**REQUIRED WORK**: Excluding pictures, give the entries again exactly as they appear.

▼

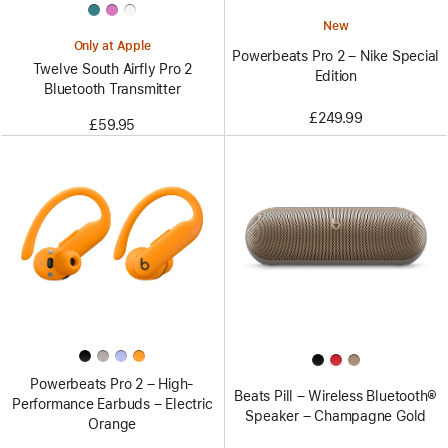
New
Only at Apple
Powerbeats Pro 2 – Nike Special
Twelve South Airfly Pro 2
Edition
Bluetooth Transmitter
£249.99
£59.95
Powerbeats Pro 2 – High-
Beats Pill – Wireless Bluetooth®
Performance Earbuds – Electric
Speaker – Champagne Gold
Orange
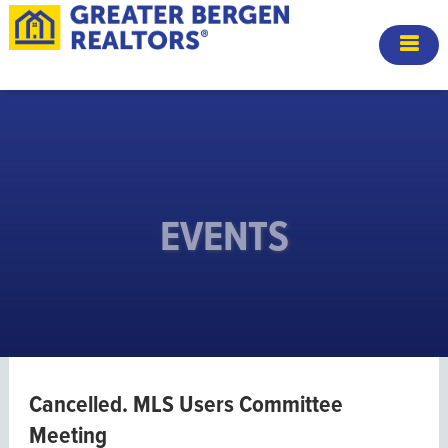
EVENTS
Cancelled. MLS Users Committee
Meeting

▲

**PROBLEM SOLUTION**:
New
Only at Apple
Powerbeats Pro 2 – Nike Special
Twelve South Airfly Pro 2
Edition
Bluetooth Transmitter
£249.99
£59.95
Powerbeats Pro 2 – High-
Beats Pill – Wireless Bluetooth®
Performance Earbuds – Electric
Speaker – Champagne Gold
Orange
EVENTS
Cancelled. MLS Users Committee
Meeting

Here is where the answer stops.